Owey Island (Eastern End)

Added: 2011-11-04
Landing on Cladagharoan Sea Stack

 The north coast of Owey Island contains a superb collection of seven single pitch sea stacks.

 Access is by the clifftop walk north along the coast from the wee harbour and campsite at the south east tip of the island. All the stacks require abseil approach to sea level and varying lengths of sea passage. The north west coast of Owey is prone to monster sea motion and 40 footers of crashing green is a common occurrence along this coastline. 

 The first climbing location is found after following the coast for approximately 400m until you are facing the south face of the spectacular  "Tor Lice Riseach." (the rock of the flags of thong weed) There are currently only two recorded routes on these two spectacular stacks, and there is room for many more. The sea cliff facing on to the stacks have seen sporadic development  over many years and there is a range of recorded routes from Severe to E2. All routes require an abseil approach, thankfully the cliff tops are solid and suitable anchors are plentiful. 

 Follow the coast for a further 600m up and over the wee summit and descent down to the clifftops overlooking Cladagharoan, the bay of Seals. This outstanding wee bay is hemmed in on it's north side by a spectacular rock ridge containing an excellent sea arch. The bay is hemmed in to the south by a wall of unclimbed 50m sea cliffs.

 Sitting out to sea facing the southern end of the bay is a 30m sea stack whose land ward face holds a route at severe up a groove at it's northern end. The sea ward face of the stack provides excellent blocky scranbling to its summit.
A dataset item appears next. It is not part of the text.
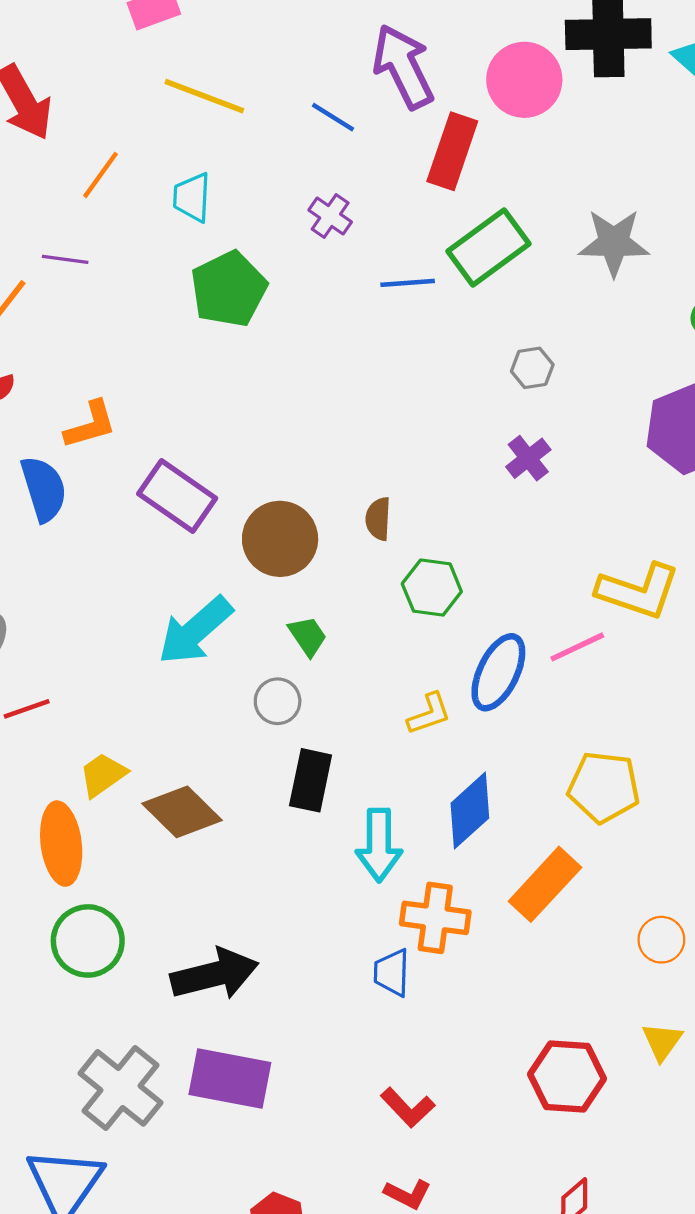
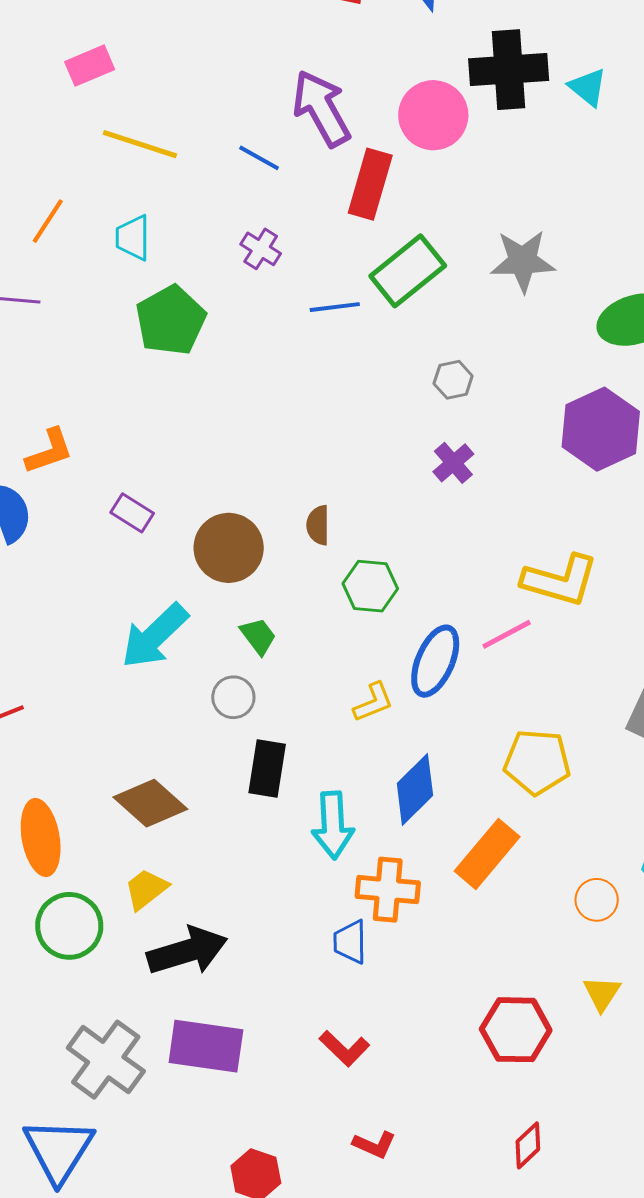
purple rectangle: (177, 496) -> (132, 513), size x0.6
yellow trapezoid: (103, 775) -> (146, 889), moved
red L-shape: (408, 1108) -> (344, 1048), moved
 The star attraction of Cladagharoan is without doubt "Stackamillion" a very pecarious looking needle stack in the centre of the bay. This stack was first climbed by two visiting Polish climbers in 2003 by a steep E2 groove at the top of the land ward slabs at the base of the stack. The climbing is excellent and very absorbing taking you to a very small summit stance and a perfect abseil block for the descent.

 A further 300m along the coast and in a much more innaccessible loaction is two excellent sea stacks at the base of a perfect 50 slab. The more obvious "Big Block" stack or Cosceim (step) sits 30m out to sea from the base of the slabs and requires a very calm sea for safe landing. To the south of "Cosceim" is an excellent 15m spire who lives in a very difficult to access location as the confliction tides around it's base make for a very atmospheric approach under most sea conditions.

 The 50m slabs on the sea cliffs on the mainland of Owey facing these two stacks contain three excellent routes on near perfect granite. They require an abseil approach and great care with prevailing sea conditions.